Association of fasting blood glucose with body fat mass and urinary protein among the study population
BMI and adiposity show a high degree of correlation in children and adolescents35,36. Linear regression of BFM% and BMI correlations in the overall sample showed significant deviation from zero (95% CI slope: 1.32–2.13; best-fit values ± SE: slope: 1.72 ± 0.21, R2 = 0.62, P = 0.000012). We examined whether there was an association between BFM% and fasting blood glucose in the study population. Although linear regression of BFM% and fasting blood glucose correlations in the overall sample showed no significant deviation from zero (95% CI slope: − 0.07 to 1.01; best-fit values ± SE: slope: 0.46 ± 0.26), it did show a positive slope Fig. 2E with R2 = 0.07 (P = 0.06). Similarly, there was a weak but positive correlation between fasting blood glucose and proteinuria (95% CI slope: − 0.22 to 1.36; best-fit values ± SE: slope: 0.57 ± 0.39, P = 0.11, R2 = 0.4754, Fig. 2F). Although six subjects were obese, we did not perform a separate analysis for this group because all patients with obesity were collectively included in the overweight group (BMI ≥ 25).

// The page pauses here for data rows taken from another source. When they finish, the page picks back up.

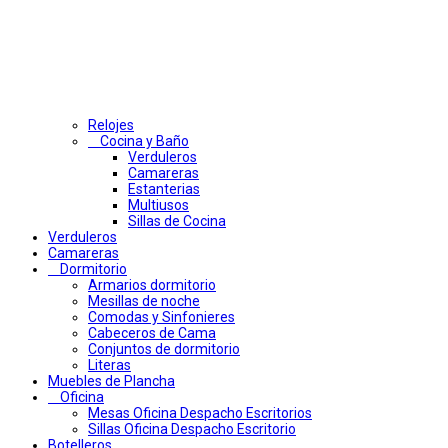
Relojes
Cocina y Baño
Verduleros
Camareras
Estanterias
Multiusos
Sillas de Cocina
Verduleros
Camareras
Dormitorio
Armarios dormitorio
Mesillas de noche
Comodas y Sinfonieres
Cabeceros de Cama
Conjuntos de dormitorio
Literas
Muebles de Plancha
Oficina
Mesas Oficina Despacho Escritorios
Sillas Oficina Despacho Escritorio
Botelleros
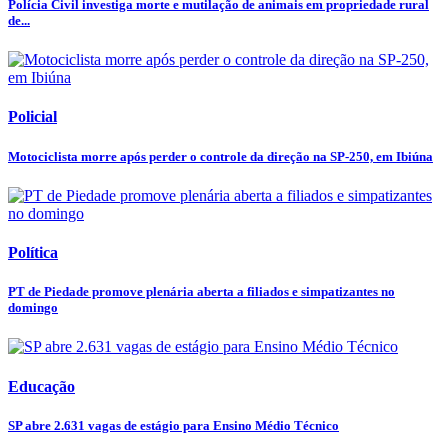
Polícia Civil investiga morte e mutilação de animais em propriedade rural
de...
Policial
Motociclista morre após perder o controle da direção na SP-250, em Ibiúna
Política
PT de Piedade promove plenária aberta a filiados e simpatizantes no
domingo
Educação
SP abre 2.631 vagas de estágio para Ensino Médio Técnico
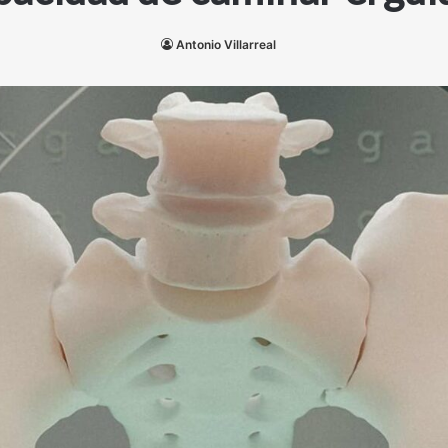
Antonio Villarreal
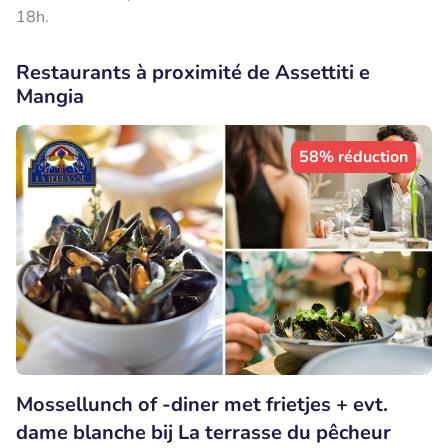
18h.
Restaurants à proximité de Assettiti e
Mangia
58% réduction
Mossellunch of -diner met frietjes + evt.
dame blanche bij La terrasse du pêcheur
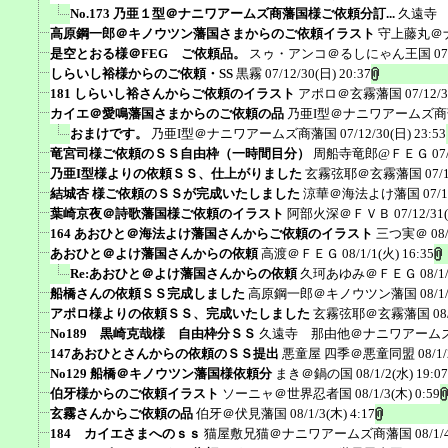
No.173 乃亜１型＠ナニワアームズ商藩国様ご依頼分訂...
久遠寺
高原鋼一郎＠キノウツン藩国さまからのご依頼イラスト
守上藤丸＠
是空とおる様＠FEG ご依頼品。
スゥ・アンコ＠るしにゃん王国
07
しらいし裕様からのご依頼・SS
黒霧
07/12/30(日) 20:37
181 しらいし裕さんからご依頼のイラスト
アポロ＠玄霧藩国
07/12/
カイエ＠愛鳴藩国さまからのご依頼の品
乃亜I型＠ナニワアームズ
おまけです。
乃亜I型＠ナニワアームズ商藩国
07/12/30(日) 23:53
竜宮司様ご依頼のＳＳ自由枠（一時間目分）
周船寺竜郎@ＦＥＧ
07
乃亜I型様よりの依頼ＳＳ、仕上がりました
玄霧弦耶＠玄霧藩国
07/
結城杏 様ご依頼のＳＳが完成いたしました
涼華＠海法よけ藩国
07/1
葉崎京夜＠詩歌藩国様ご依頼のイラスト
阿部火深＠ＦＶＢ
07/12/31
164 あおひと＠海法よけ藩国さんからご依頼のイラスト
三つ実＠
08
あおひと＠よけ藩国さんからの依頼
高渡＠ＦＥＧ
08/1/1(火) 16:35
Re:あおひと＠よけ藩国さんからの依頼
久珂あゆみ＠ＦＥＧ
08/1
船橋さんの依頼ＳＳ完成しました
高原鋼一郎＠キノウツン藩国
08/1
アポロ様よりの依頼ＳＳ、完成いたしました
玄霧弦耶＠玄霧藩国
08
No189 黒崎克哉様 自由枠分ＳＳ
久遠寺 那由他＠ナニワアーム
147あおひとさんからの依頼のＳＳ提出
悪童屋 四季＠悪童同盟
08/1
No129 船橋＠キノウツン藩国様依頼分
まき＠鍋の国
08/1/2(水) 19:07
伯牙様からのご依頼イラスト
ソーニャ＠世界忍者国
08/1/3(木) 0:59
玄霧さんからご依頼の品
伯牙＠伏見藩国
08/1/3(木) 4:17
184 カイエさまへのｓｓ
猫屋敷兄猫＠ナニワアームズ商藩国
08/1/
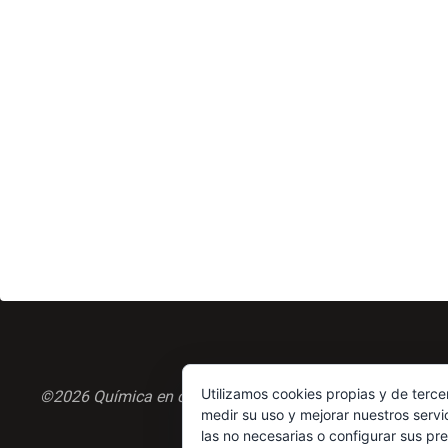
Utilizamos cookies propias y de terce
©2026 Química en casa.com
medir su uso y mejorar nuestros servi
las no necesarias o configurar sus pr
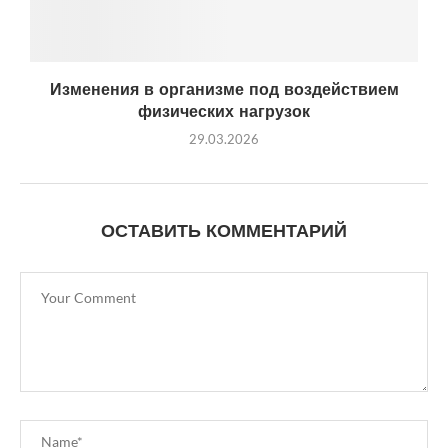
Изменения в организме под воздействием
физических нагрузок
29.03.2026
ОСТАВИТЬ КОММЕНТАРИЙ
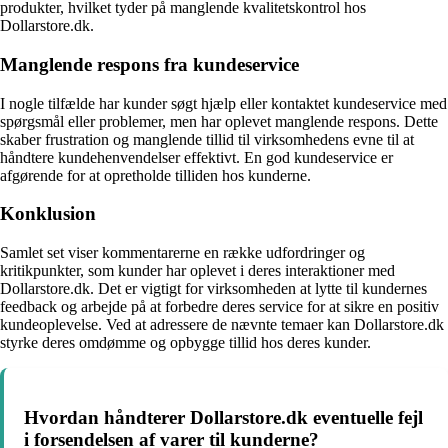
produkter, hvilket tyder på manglende kvalitetskontrol hos
Dollarstore.dk.
Manglende respons fra kundeservice
I nogle tilfælde har kunder søgt hjælp eller kontaktet kundeservice med
spørgsmål eller problemer, men har oplevet manglende respons. Dette
skaber frustration og manglende tillid til virksomhedens evne til at
håndtere kundehenvendelser effektivt. En god kundeservice er
afgørende for at opretholde tilliden hos kunderne.
Konklusion
Samlet set viser kommentarerne en række udfordringer og
kritikpunkter, som kunder har oplevet i deres interaktioner med
Dollarstore.dk. Det er vigtigt for virksomheden at lytte til kundernes
feedback og arbejde på at forbedre deres service for at sikre en positiv
kundeoplevelse. Ved at adressere de nævnte temaer kan Dollarstore.dk
styrke deres omdømme og opbygge tillid hos deres kunder.
Hvordan håndterer Dollarstore.dk eventuelle fejl
i forsendelsen af varer til kunderne?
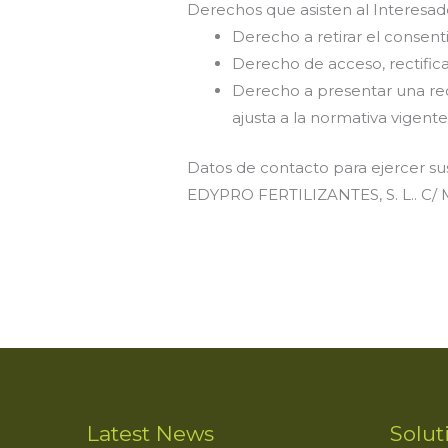
Derechos que asisten al Interesad
Derecho a retirar el conse
Derecho de acceso, rectificac
Derecho a presentar una rec
ajusta a la normativa vigente
Datos de contacto para ejercer su
EDYPRO FERTILIZANTES, S. L.. C/ M
Latest News
Solut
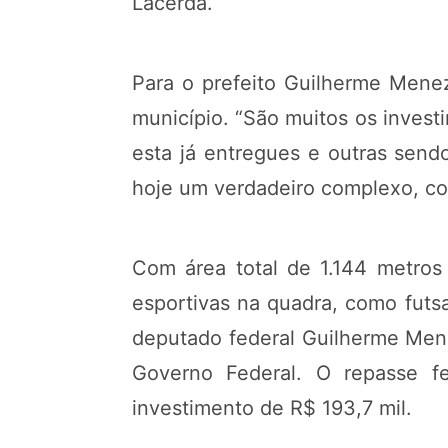
Lacerda.
Para o prefeito Guilherme Mene
município. “São muitos os invest
esta já entregues e outras send
hoje um verdadeiro complexo, com
Com área total de 1.144 metros
esportivas na quadra, como futs
deputado federal Guilherme Mene
Governo Federal. O repasse fe
investimento de R$ 193,7 mil.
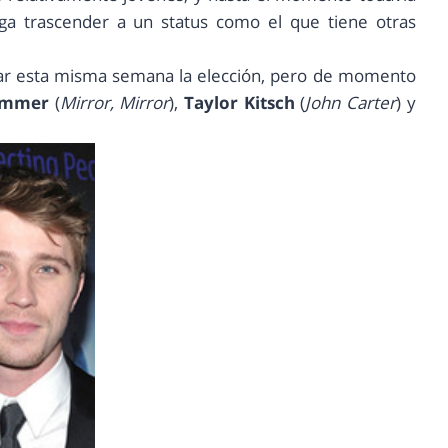
ga trascender a un status como el que tiene otras
rmar esta misma semana la elección, pero de momento
ammer
(
Mirror, Mirror
),
Taylor Kitsch
(
John Carter
) y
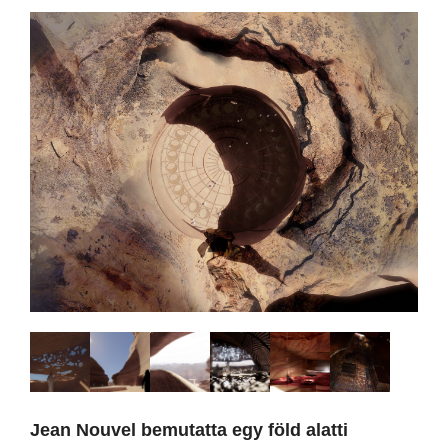
Jean Nouvel bemutatta egy föld alatti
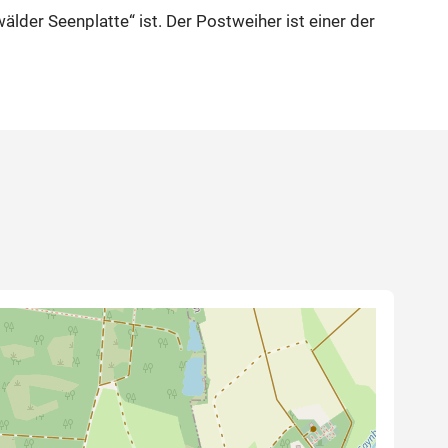
lder Seenplatte“ ist. Der Postweiher ist einer der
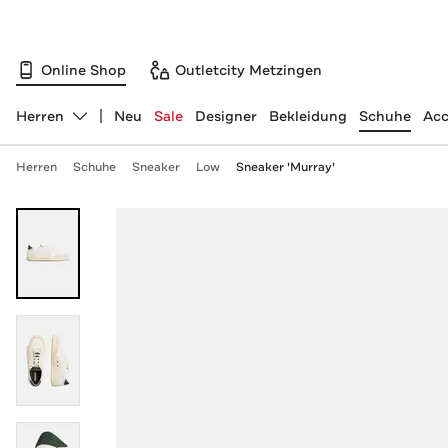
Online Shop
Outletcity Metzingen
Herren
Neu
Sale
Designer
Bekleidung
Schuhe
Acc
Abteilung ändern, ausgewählt:
Herren
Schuhe
Sneaker
Low
Sneaker 'Murray'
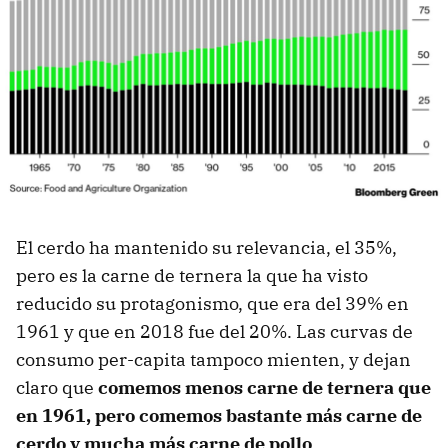
El cerdo ha mantenido su relevancia, el 35%,
pero es la carne de ternera la que ha visto
reducido su protagonismo, que era del 39% en
1961 y que en 2018 fue del 20%. Las curvas de
consumo per-capita tampoco mienten, y dejan
claro que
comemos menos carne de ternera que
en 1961, pero comemos bastante más carne de
cerdo y mucha más carne de pollo
.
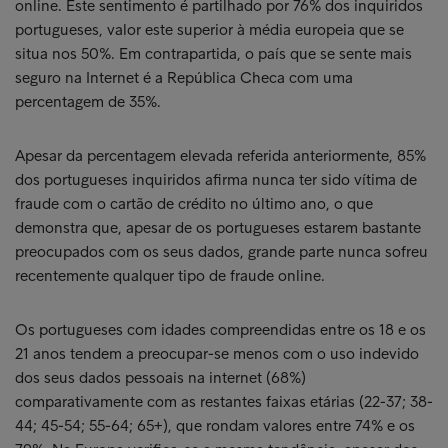
online. Este sentimento é partilhado por 76% dos inquiridos
portugueses, valor este superior à média europeia que se
situa nos 50%. Em contrapartida, o país que se sente mais
seguro na Internet é a República Checa com uma
percentagem de 35%.
Apesar da percentagem elevada referida anteriormente, 85%
dos portugueses inquiridos afirma nunca ter sido vítima de
fraude com o cartão de crédito no último ano, o que
demonstra que, apesar de os portugueses estarem bastante
preocupados com os seus dados, grande parte nunca sofreu
recentemente qualquer tipo de fraude online.
Os portugueses com idades compreendidas entre os 18 e os
21 anos tendem a preocupar-se menos com o uso indevido
dos seus dados pessoais na internet (68%)
comparativamente com as restantes faixas etárias (22-37; 38-
44; 45-54; 55-64; 65+), que rondam valores entre 74% e os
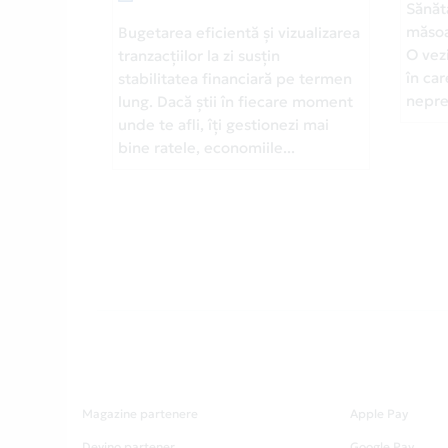
Sănăt
măsoa
Bugetarea eficientă și vizualizarea
O vezi
tranzacțiilor la zi susțin
în car
stabilitatea financiară pe termen
neprev
lung. Dacă știi în fiecare moment
unde te afli, îți gestionezi mai
bine ratele, economiile...
Magazine partenere
Apple Pay
Devino partener
Google Pay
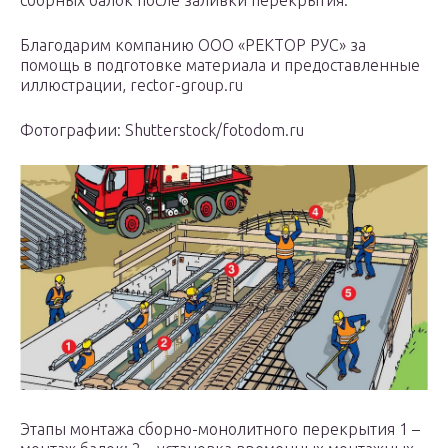
сборных балок после заливки перекрытия.
Благодарим компанию ООО «РЕКТОР РУС» за
помощь в подготовке материала и предоставленные
иллюстрации, rector-group.ru
Фотографии: Shutterstock/fotodom.ru
Этапы монтажа сборно-монолитного перекрытия 1 –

Biochemical characterization of urine samples in the study population
Urine analyses were performed in the population. A representative set of urine strips are shown in Fig. 3A. No differences were found in urine specific density (normal weight: 1.03 ± 0.02 versus overweight: 1.01 ± 0.10). Leukocytes (25–75 leukocytes/µL) were detected in 3 individuals with normal weight (11%) and 3 overweight individuals (17%). No detectable levels of nitrites were found by this method. Values of urine pH are shown in Table 1. Urobilinogen was detected in 5 individuals with normal weight (15%) and 6 overweight subjects (35%). Hemoglobin was present in 34% of the population with normal weight versus 52% of overweight individuals. The presence of epithelial cells was assessed by analyzing urine samples from all individuals in the study. Figure 3B provides a representative image of desquamative cells from urinary tract epithelia. We did not observe a difference in the number of desquamative cells between the groups. Renin and AGT band intensities were subjectively as high as aquaporin-2 (AQP-2), a constitutive gene expressed in the collecting duct. Injury markers were less abundant as judged by band intensity (Fig. 3C).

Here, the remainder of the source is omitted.